Task objective —
Quote, without any change, the line that contains "Em tese (UFSC)" and all lines that follow it to the end of the data below.

Entries provided —

------------------------------

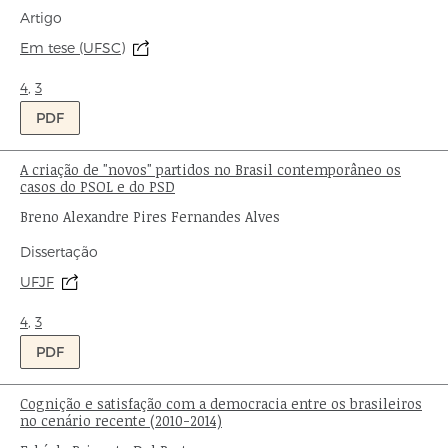
Tipo
Artigo
de
Origem:
Em tese (UFSC)
publicação:
Ondas:
4
,
3
PDF
A criação de "novos" partidos no Brasil contemporâneo os
Título:
casos do PSOL e do PSD
Autor:
Breno Alexandre Pires Fernandes Alves
Tipo
Dissertação
de
Origem:
UFJF
publicação:
Ondas:
4
,
3
PDF
Cognição e satisfação com a democracia entre os brasileiros
Título:
no cenário recente (2010-2014)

------------------------------

Task answer —
Em tese (UFSC)
publicação:
Ondas:
4
,
3
PDF
A criação de "novos" partidos no Brasil contemporâneo os
Título:
casos do PSOL e do PSD
Autor:
Breno Alexandre Pires Fernandes Alves
Tipo
Dissertação
de
Origem:
UFJF
publicação:
Ondas:
4
,
3
PDF
Cognição e satisfação com a democracia entre os brasileiros
Título:
no cenário recente (2010-2014)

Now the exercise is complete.